You could be forgiven, if you didn’t know The Merchant of Venice well, for believing it to be a tragedy and more so for thinking Shylock is one of Shakespeare’s most caricature villains. Thankfully, Jonathan Munby directs with flair, amping up the comedy without losing even a hint of pathos in what may already be the highlight of Shakespeare’s Globe’s summer season.
At a time when anti-Semitic sentiment is reportedly on the rise, it’s no surprise that we find, in the sublime Jonathan Pryce perhaps the most sympathetic and well-rounded Shylock yet to grace the stage. It helps that Munby gives us a preamble that
shows just how denigrated Jews are by the wider Venetian society. We see masked figures beat and spit on an unsuspecting Hebrew and Shylock himself details the abuse he has suffered at the hands of the titular Antonio when the latter comes to him asking to borrow money.
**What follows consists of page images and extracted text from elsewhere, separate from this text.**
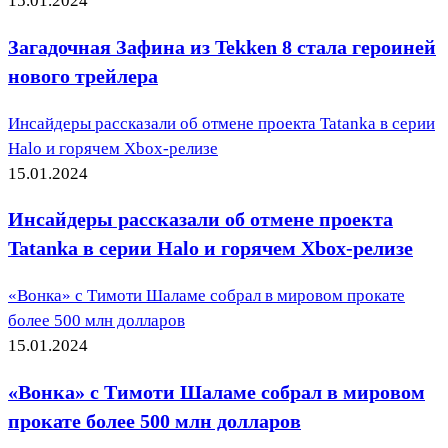
15.01.2024
Загадочная Зафина из Tekken 8 стала героиней
нового трейлера
Инсайдеры рассказали об отмене проекта Tatanka в серии
Halo и горячем Xbox-релизе
15.01.2024
Инсайдеры рассказали об отмене проекта
Tatanka в серии Halo и горячем Xbox-релизе
«Вонка» с Тимоти Шаламе собрал в мировом прокате
более 500 млн долларов
15.01.2024
«Вонка» с Тимоти Шаламе собрал в мировом
прокате более 500 млн долларов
It’s true that it’s still impossible to condone the contract that allows the money-lender a pound of Antonio’s flesh if he defaults, but you can at least understand the path that leads Shylock to this point!
Of course there’s much comedy to be found in the play too.
Chiefly in the form of Stefan Adegbola’s
Launcelot Gobbo who, midway through the first act, steals two members of the
audience to perform an impromptu morality play as he decides whether or not to
flee the Jew’s service.
Sturzaker makes for a wonderfully witty Gratiano. He makes his entrance by
lunging across the stage to vomit into a pale, but like so many of
Shakespeare’s seemingly foolish sidekicks (Enobarbus springs immediately to
mind) he often shows the flaws in our heroic leading men. In this case that
would be Bassanio, who asks his friend Antonio for money to allow him to woo
Portia. Dominic Mafham and Daniel Lapaine, as the lover and the
merchant respectively, form an emotional pair, their fraternal bond is clearly
strong and, on Antonio’s part at least, the relationship may well be perceived
The ladies here are the equal of their male colleagues too. Rachel Pickup makes for a wily Portia,
as intelligent as she is smart, while Dorothea
Myer-Bennett makes a big impression with the smaller role of the maid
Nerissa. When the two are tricking their new husbands the glee is delightful,
but both maintain the serious aspect of their characters wonderfully. The
standout though, playing Shylock’s daughter Jessica is Pryce’s real life
daughter. This marks the biggest role Phoebe
Pryce has performed to date and she is wonderful. The epilogue, whereby
Munby portrays the money-lender’s forced conversion to Catholicism while his
daughter weeps for her own lost faith is heart rending!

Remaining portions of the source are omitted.